PROBLEM TO WORK ON: From the first line to the last, repeat the data exactly and drop the pictures.

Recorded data
################
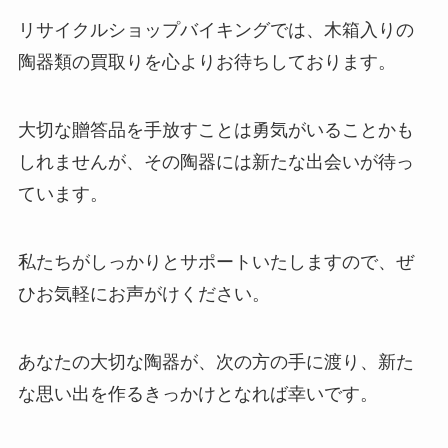
リサイクルショップバイキングでは、木箱入りの
陶器類の買取りを心よりお待ちしております。
大切な贈答品を手放すことは勇気がいることかも
しれませんが、その陶器には新たな出会いが待っ
ています。
私たちがしっかりとサポートいたしますので、ぜ
ひお気軽にお声がけください。
あなたの大切な陶器が、次の方の手に渡り、新た
な思い出を作るきっかけとなれば幸いです。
################
TASK SOLUTION:
リサイクルショップバイキングでは、木箱入りの
陶器類の買取りを心よりお待ちしております。
大切な贈答品を手放すことは勇気がいることかも
しれませんが、その陶器には新たな出会いが待っ
ています。
私たちがしっかりとサポートいたしますので、ぜ
ひお気軽にお声がけください。
あなたの大切な陶器が、次の方の手に渡り、新た
な思い出を作るきっかけとなれば幸いです。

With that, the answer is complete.